[Dataset entries — start]

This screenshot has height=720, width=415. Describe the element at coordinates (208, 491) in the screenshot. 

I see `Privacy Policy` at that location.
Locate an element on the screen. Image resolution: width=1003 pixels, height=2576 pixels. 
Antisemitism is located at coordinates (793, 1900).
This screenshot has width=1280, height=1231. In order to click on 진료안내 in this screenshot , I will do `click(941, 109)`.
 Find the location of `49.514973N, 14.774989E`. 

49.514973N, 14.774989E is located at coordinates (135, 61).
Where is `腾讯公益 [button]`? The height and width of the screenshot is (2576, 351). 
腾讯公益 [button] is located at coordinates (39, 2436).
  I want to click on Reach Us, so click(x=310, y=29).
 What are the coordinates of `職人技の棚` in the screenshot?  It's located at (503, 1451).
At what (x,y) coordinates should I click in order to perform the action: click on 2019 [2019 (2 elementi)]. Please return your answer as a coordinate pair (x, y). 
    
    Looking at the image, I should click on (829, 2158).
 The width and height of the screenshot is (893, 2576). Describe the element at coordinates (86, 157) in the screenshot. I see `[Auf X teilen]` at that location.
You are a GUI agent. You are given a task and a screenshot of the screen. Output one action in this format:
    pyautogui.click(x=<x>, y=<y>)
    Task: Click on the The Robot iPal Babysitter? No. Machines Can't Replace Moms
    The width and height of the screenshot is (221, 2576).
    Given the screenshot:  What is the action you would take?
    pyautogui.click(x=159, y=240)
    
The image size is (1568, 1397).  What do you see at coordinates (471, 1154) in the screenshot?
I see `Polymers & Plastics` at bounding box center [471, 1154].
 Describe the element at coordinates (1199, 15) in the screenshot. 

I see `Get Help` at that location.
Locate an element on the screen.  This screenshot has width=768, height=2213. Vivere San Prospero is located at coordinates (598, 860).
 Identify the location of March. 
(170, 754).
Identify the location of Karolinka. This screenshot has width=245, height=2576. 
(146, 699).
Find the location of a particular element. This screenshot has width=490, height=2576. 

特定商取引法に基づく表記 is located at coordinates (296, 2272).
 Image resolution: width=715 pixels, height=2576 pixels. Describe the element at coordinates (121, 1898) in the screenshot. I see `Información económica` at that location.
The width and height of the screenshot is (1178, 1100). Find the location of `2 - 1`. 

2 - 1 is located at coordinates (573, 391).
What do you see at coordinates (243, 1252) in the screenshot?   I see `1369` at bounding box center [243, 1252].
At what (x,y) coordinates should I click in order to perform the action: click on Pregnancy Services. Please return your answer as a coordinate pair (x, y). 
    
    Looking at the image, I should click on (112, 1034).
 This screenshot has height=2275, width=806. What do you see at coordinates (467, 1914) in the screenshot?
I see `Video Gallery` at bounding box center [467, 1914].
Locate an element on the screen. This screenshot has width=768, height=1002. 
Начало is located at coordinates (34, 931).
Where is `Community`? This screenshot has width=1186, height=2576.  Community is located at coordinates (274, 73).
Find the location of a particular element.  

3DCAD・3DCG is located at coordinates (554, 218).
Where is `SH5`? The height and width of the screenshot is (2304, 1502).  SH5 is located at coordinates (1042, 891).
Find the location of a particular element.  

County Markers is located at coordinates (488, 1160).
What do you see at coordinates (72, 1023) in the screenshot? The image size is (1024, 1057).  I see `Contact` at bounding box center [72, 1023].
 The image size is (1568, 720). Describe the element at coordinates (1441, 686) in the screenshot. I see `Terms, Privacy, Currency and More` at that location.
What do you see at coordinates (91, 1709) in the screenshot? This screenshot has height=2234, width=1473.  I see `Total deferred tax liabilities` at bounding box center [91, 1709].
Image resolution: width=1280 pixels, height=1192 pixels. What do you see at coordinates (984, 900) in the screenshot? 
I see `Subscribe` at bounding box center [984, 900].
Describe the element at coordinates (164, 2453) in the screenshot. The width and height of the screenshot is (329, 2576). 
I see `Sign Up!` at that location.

[Dataset entries — finish]

(Exercise brief): Print exactly, and only, the lines beginning at the top of the listing and ending at the line with "What are the".

(Response to this exercise):
This screenshot has height=720, width=415. Describe the element at coordinates (208, 491) in the screenshot. 

I see `Privacy Policy` at that location.
Locate an element on the screen. Image resolution: width=1003 pixels, height=2576 pixels. 
Antisemitism is located at coordinates (793, 1900).
This screenshot has width=1280, height=1231. In order to click on 진료안내 in this screenshot , I will do `click(941, 109)`.
 Find the location of `49.514973N, 14.774989E`. 

49.514973N, 14.774989E is located at coordinates (135, 61).
Where is `腾讯公益 [button]`? The height and width of the screenshot is (2576, 351). 
腾讯公益 [button] is located at coordinates (39, 2436).
  I want to click on Reach Us, so click(x=310, y=29).
 What are the coordinates of `職人技の棚` in the screenshot?  It's located at (503, 1451).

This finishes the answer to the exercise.